The Five Jars
III - The Second Jar
Next day, I must say, was very amusing. I spent the whole of it in the fields just strolling about and sitting down, as the fancy took me, listening to what went on in the trees and hedges. I will not write down yet the kind of thing I heard, for it was only the beginning. I had not yet found out the way of using the new power to the very best advantage. I felt the want of being able to put in a remark or a question of my own every now and then. But I was pretty sure the jar which had linguam on it would manage that.

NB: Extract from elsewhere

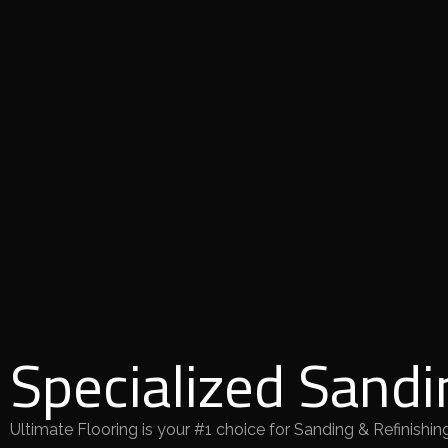
Specialized Sandi
Ultimate Flooring is your #1 choice for Sanding & Refinishing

Very nearly all the talking I heard was done by the birds and the animals — especially the birds; but perhaps half a dozen times, as I sat under a tree or walked along the road, I was aware of voices which sounded exactly like those of people (some grown-up and some children) passing by or coming toward me and talking to each other as they went along. Needless to say, there was nothing to be seen: no movement of the grass and no track on the dusty road, even when I could tell exactly where the people who owned the voices must be. It interested me more than anything else to guess what sort of creatures they were, and I determined that the next jar that I tried would be the Eye one. Once, I must tell you, I ventured to say "Good afternoon" when I heard a couple of voices within a yard of me. I think the owners must nearly have had a fit. They stopped dead: one of them gave a cry of surprise, and then, I believe, they ran or flew away. I felt a little breath of wind on my face, and heard no more. It wasn't (as I know now) that they couldn't see me: but they felt as you would if a tree or a cow were to say "Good afternoon" to you.
When I was at supper that evening, the cat came in, as she usually did, to see what was going. I had always been accustomed to think that cats talk when they mew, dogs when they bark, and so on. It is not so at all. Their talking is almost all done (except when they are in a great state of mind) in a tone which you can not possibly hear without help. Mewing is for the most part only shouting without saying words. Purring is, as we often say, singing.

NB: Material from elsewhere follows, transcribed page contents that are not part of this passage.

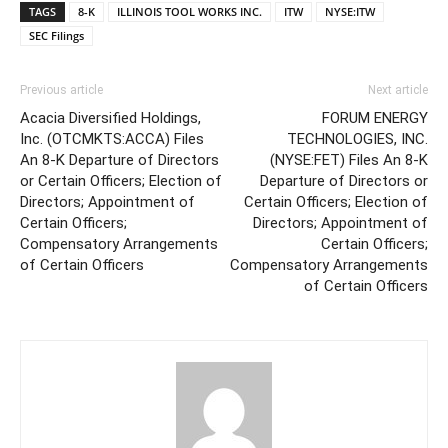
TAGS
8-K
ILLINOIS TOOL WORKS INC.
ITW
NYSE:ITW
SEC Filings
Previous article
Next article
Acacia Diversified Holdings,
FORUM ENERGY
Inc. (OTCMKTS:ACCA) Files
TECHNOLOGIES, INC.
An 8-K Departure of Directors
(NYSE:FET) Files An 8-K
or Certain Officers; Election of
Departure of Directors or
Directors; Appointment of
Certain Officers; Election of
Certain Officers;
Directors; Appointment of
Compensatory Arrangements
Certain Officers;
of Certain Officers
Compensatory Arrangements
of Certain Officers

Well, this cat was an ordinary nice creature, tabby, and in she came, and sat watching me while I had soup. To all appearance she was as innocent as a lamb — but no matter for that. What she was saying was something of this kind:
"Get on with it, do: shove it down, lap it up! Who cares about soup? Get to business. I know there's fish coming."
When the fish actually came, there was a great deal of good feeling shown at first. "Oh, how much we have to be thankful for, all of us, have we not? Fish, fish: what a thought! Dear, kind, generous people all around us, all striving to supply us with what is best and pleasantest for us."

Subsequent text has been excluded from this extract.